[Dataset entries]
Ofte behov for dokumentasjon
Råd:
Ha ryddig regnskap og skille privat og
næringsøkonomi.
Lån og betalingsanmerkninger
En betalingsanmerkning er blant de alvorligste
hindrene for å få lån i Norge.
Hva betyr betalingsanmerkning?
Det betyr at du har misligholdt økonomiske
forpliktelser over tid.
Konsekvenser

▶ **HOW TO COMPLETE THIS TASK**:
Return each line of the records above exactly as it reads.

▶ **FINISHED EXERCISE**:
Ofte behov for dokumentasjon
Råd:
Ha ryddig regnskap og skille privat og
næringsøkonomi.
Lån og betalingsanmerkninger
En betalingsanmerkning er blant de alvorligste
hindrene for å få lån i Norge.
Hva betyr betalingsanmerkning?
Det betyr at du har misligholdt økonomiske
forpliktelser over tid.
Konsekvenser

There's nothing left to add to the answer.